Task objective -
Please repeat exactly the lines from the one containing "Duitsland, Hamburg" through the last line of the records below, both included, and leave out any pictures.

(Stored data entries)
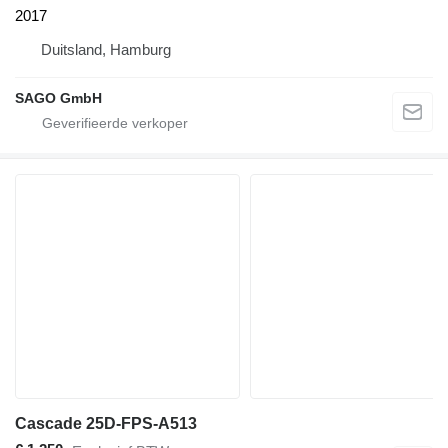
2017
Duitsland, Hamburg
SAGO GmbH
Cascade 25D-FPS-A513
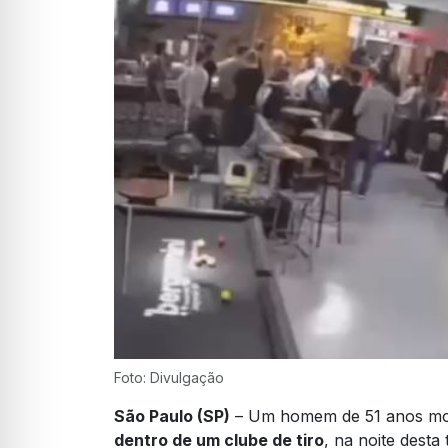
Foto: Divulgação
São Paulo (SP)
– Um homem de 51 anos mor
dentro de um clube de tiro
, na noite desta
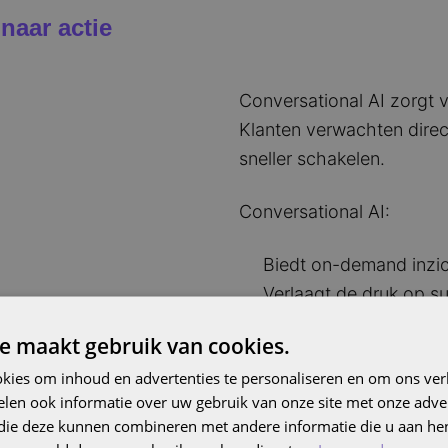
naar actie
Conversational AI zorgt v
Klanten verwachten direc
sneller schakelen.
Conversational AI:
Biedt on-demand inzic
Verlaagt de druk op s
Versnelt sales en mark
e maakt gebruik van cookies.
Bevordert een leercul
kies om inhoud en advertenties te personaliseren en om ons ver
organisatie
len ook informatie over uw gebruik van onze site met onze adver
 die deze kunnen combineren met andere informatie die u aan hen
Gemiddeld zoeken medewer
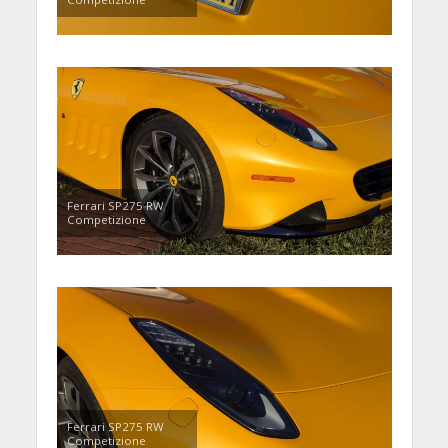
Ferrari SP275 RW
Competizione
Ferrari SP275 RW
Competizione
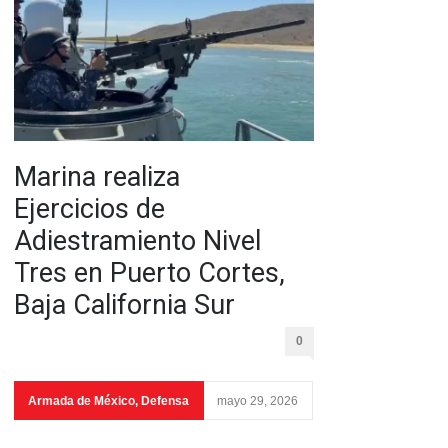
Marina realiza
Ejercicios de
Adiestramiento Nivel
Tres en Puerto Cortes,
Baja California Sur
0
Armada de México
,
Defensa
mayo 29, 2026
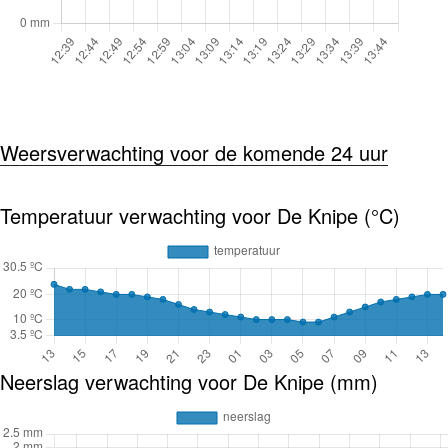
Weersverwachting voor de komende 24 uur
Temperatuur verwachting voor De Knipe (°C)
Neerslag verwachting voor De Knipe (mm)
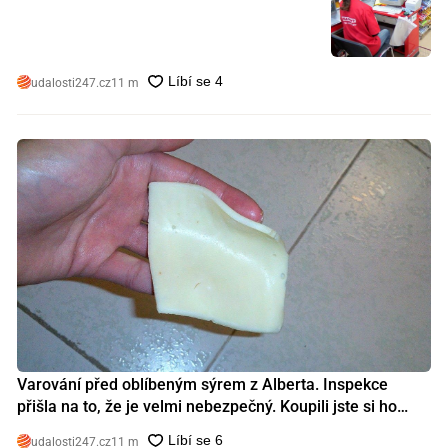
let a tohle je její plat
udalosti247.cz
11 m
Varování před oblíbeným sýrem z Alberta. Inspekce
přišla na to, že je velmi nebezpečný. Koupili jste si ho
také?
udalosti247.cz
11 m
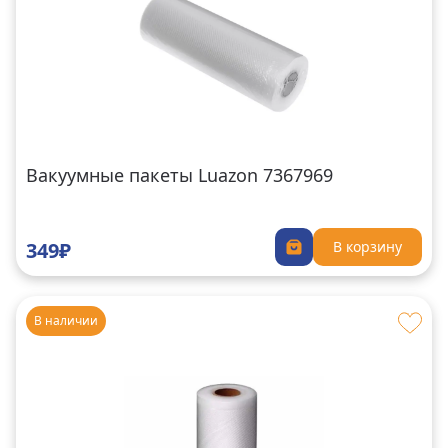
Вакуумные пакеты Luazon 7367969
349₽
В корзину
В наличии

Output for this exercise -
Duitsland, Hamburg
SAGO GmbH
Cascade 25D-FPS-A513
Foto: Divulgação
São Paulo (SP)
– Um homem de 51 anos mor
dentro de um clube de tiro
, na noite desta
naar actie
Conversational AI zorgt v
Klanten verwachten direc
sneller schakelen.
Conversational AI:
Biedt on-demand inzic
Verlaagt de druk op s
Versnelt sales en mark
e maakt gebruik van cookies.
Bevordert een leercul
kies om inhoud en advertenties te personaliseren en om ons ver
organisatie
len ook informatie over uw gebruik van onze site met onze adver
 die deze kunnen combineren met andere informatie die u aan hen
Gemiddeld zoeken medewer
Ferrari SP275 RW
Competizione
Ferrari SP275 RW
Competizione
Marina realiza
Ejercicios de
Adiestramiento Nivel
Tres en Puerto Cortes,
Baja California Sur
0
Armada de México
,
Defensa
mayo 29, 2026
Weersverwachting voor de komende 24 uur
Temperatuur verwachting voor De Knipe (°C)
Neerslag verwachting voor De Knipe (mm)
let a tohle je její plat
udalosti247.cz
11 m
Varování před oblíbeným sýrem z Alberta. Inspekce
přišla na to, že je velmi nebezpečný. Koupili jste si ho
také?
udalosti247.cz
11 m
Вакуумные пакеты Luazon 7367969
349₽
В корзину
В наличии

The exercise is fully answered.